On why IQ being heritable in individuals doesn't mean group differences are due to genetics

From 2018 (with some spelling corrections):

"You can observe that IQ is heritable in groups, i.e. calculate a heritability percentage that expresses how much of the differences of IQ in the group you studied are due to genetic differences. 

So you could say that in a sample from Sweden of say 1000 people, the heritability of IQ was say 75%.

You can do that for different groups and get similar but not the same numbers.
That tells you that IQ differences have a strong genetic component.

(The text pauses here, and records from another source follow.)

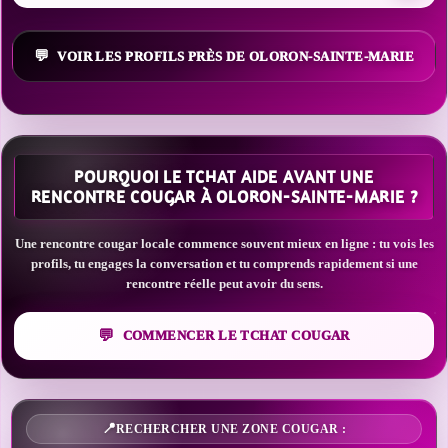
VOIR LES PROFILS PRÈS DE OLORON-SAINTE-MARIE
POURQUOI LE TCHAT AIDE AVANT UNE
RENCONTRE COUGAR À OLORON-SAINTE-MARIE ?
Une rencontre cougar locale commence souvent mieux en ligne : tu vois les
profils, tu engages la conversation et tu comprends rapidement si une
rencontre réelle peut avoir du sens.
COMMENCER LE TCHAT COUGAR
RECHERCHER UNE ZONE COUGAR :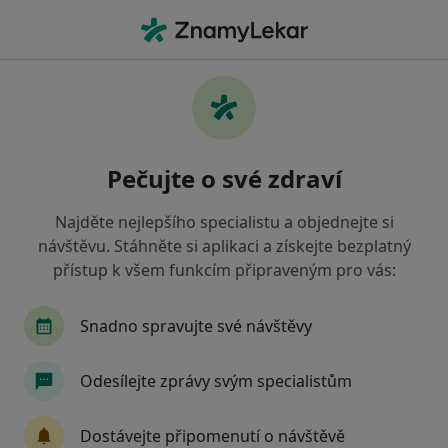
Hla
Dermatolog • Uherské Hradiště, zlínský
Filtry
• 1
Mapa
Doporučení dermatologové s Vojenská
Pečujte o své zdraví
zdravotní pojišťovna ČR Uherské Hradiště
Jak řadíme výsledky vyhledávání?
Najděte nejlepšího specialistu a objednejte si
návštěvu. Stáhněte si aplikaci a získejte bezplatný
přístup k všem funkcím připraveným pro vás:
Snadno spravujte své návštěvy
Odesílejte zprávy svým specialistům
MUDr. Štěpán Hrňa
Dostávejte připomenutí o návštěvě
·
Více
Dermatolog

Let's say you know (made up numbers) that group A has an average IQ of 100 and a heritability of 70% and group B has an average IQ of 85 and a heritability of 67%.

There is no way to determine how much of the difference in the phenotypic IQ is due to genetic factors without knowing what causal genetic variants are.

It appears plausible to some people that you could just calculate the that from the group numbers (IQ, heritability) but in fact you can't.

It could be that in group B all of the lower IQ is due to uniformly poor environmental conditions for that group, which is why it wouldn't show up in heritability, because that only measures the differences between individual within that group not across other groups.

Bottom line: once we have reliable genomic estimates of IQ, we can make statements about genetic IQ differences across groups. Until then, we should not claim that we can.

I estimate that this capability will be there within the next 5 to 10 years.

Basing demands for political equality on the assumption that there are no genetic group differences is foolish, because if science finds out that there are substantial differences (a very plausible but not guaranteed result), racists will say: "see you said everyone is equal genetically and should be treated equally, but now we know that there are genetic differences between groups and therefore we should treat them differently."

If you base your ethics on individual rights rather than claims about group equality you will not run into this problem."